===== Given records
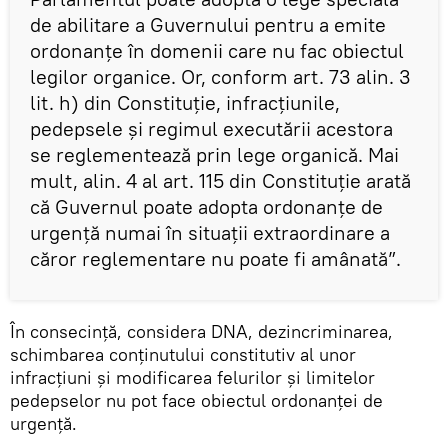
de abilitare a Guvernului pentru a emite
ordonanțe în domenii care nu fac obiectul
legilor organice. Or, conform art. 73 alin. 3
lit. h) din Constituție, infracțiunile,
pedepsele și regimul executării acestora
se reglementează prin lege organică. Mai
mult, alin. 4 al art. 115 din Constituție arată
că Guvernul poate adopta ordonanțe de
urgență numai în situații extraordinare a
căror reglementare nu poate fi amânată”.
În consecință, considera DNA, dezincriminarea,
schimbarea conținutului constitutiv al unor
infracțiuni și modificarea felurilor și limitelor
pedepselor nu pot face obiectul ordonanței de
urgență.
==========
With the pictures removed, copy the data above word for word.

--- Solution to this exercise ---
de abilitare a Guvernului pentru a emite
ordonanțe în domenii care nu fac obiectul
legilor organice. Or, conform art. 73 alin. 3
lit. h) din Constituție, infracțiunile,
pedepsele și regimul executării acestora
se reglementează prin lege organică. Mai
mult, alin. 4 al art. 115 din Constituție arată
că Guvernul poate adopta ordonanțe de
urgență numai în situații extraordinare a
căror reglementare nu poate fi amânată”.
În consecință, considera DNA, dezincriminarea,
schimbarea conținutului constitutiv al unor
infracțiuni și modificarea felurilor și limitelor
pedepselor nu pot face obiectul ordonanței de
urgență.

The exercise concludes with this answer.